En faisant le choix du docu-fiction fortement esthétisé, Olivier Babinet ne nous permet pas de découvrir les quartiers de Sevran et Aulnay tel qu’ils sont. Cela dit, le fait d’ajouter une part de fiction au propos documentaire n’est pas problématique en soi mais il suppose une certaine interprétation de la part du réalisateur. Dès lors, l’image de cette banlieue retravaillée selon l’imagination du réalisateur colle une fois de plus à une sorte de territoire de guerre (cf. les guetteurs postés un peu partout sur les toits) qui ne fait que réconforter une vision stéréotypée. La question de la représentation de la banlieue est un enjeu important au sein du cinéma contemporain, l’un des films qui a su plaire à la fois aux jeunes des quartiers et aux spectateurs venus d’autres horizons reste La Haine. Si les enjeux du film de Mathieu Kassovitz sont à des années lumières du travail d’Olivier Babinet, la différence qu’il y a dans la façon de filmer la banlieue parisienne et ses occupants est signifiante. Babinet donne à la banlieue des teintes très vives et colorées (malgré le caractère menaçant qu’il confère au lieu) là où Kassovitz fait le choix de la froideur du noir et blanc. De plus, une différence importante est que contrairement aux personnages de La Haine, dont les vies nous sont présentées comme des destins parmi tant d’autres, ceux de Swagger nous rappellent constamment que leur mode de vie est différent du “nôtre”.
Enfin, Swagger présente quelques faiblesses de scénario… On se rend assez vite compte du fait que les propos des différents protagonistes sont organisés par thème (l’avenir, la religion, les Roms, etc). Aussi, Olivier Babinet a fait le choix de figurer certains des propos des jeunes à l’écran.
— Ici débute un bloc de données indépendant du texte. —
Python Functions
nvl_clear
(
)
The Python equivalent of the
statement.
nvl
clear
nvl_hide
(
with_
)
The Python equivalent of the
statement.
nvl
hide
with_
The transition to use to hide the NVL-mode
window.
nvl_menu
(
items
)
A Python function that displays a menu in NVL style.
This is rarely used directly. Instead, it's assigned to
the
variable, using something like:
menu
La démarche n’a pas grand intérêt puisque les illustrations visuelles n’apportent rien : une enfant dit qu’elle est toujours choisie en dernière en sport au moment de faire les équipes puis on voit une enfant être choisie en dernière à la récréation…
En bref, le film n’est pas en état de changer les mentalités car ses différents protagonistes semblent eux-mêmes prisonniers d’une idéologie qui joue en leur défaveur et face à laquelle Olivier Babinet n’a pas su créer une prise de conscience.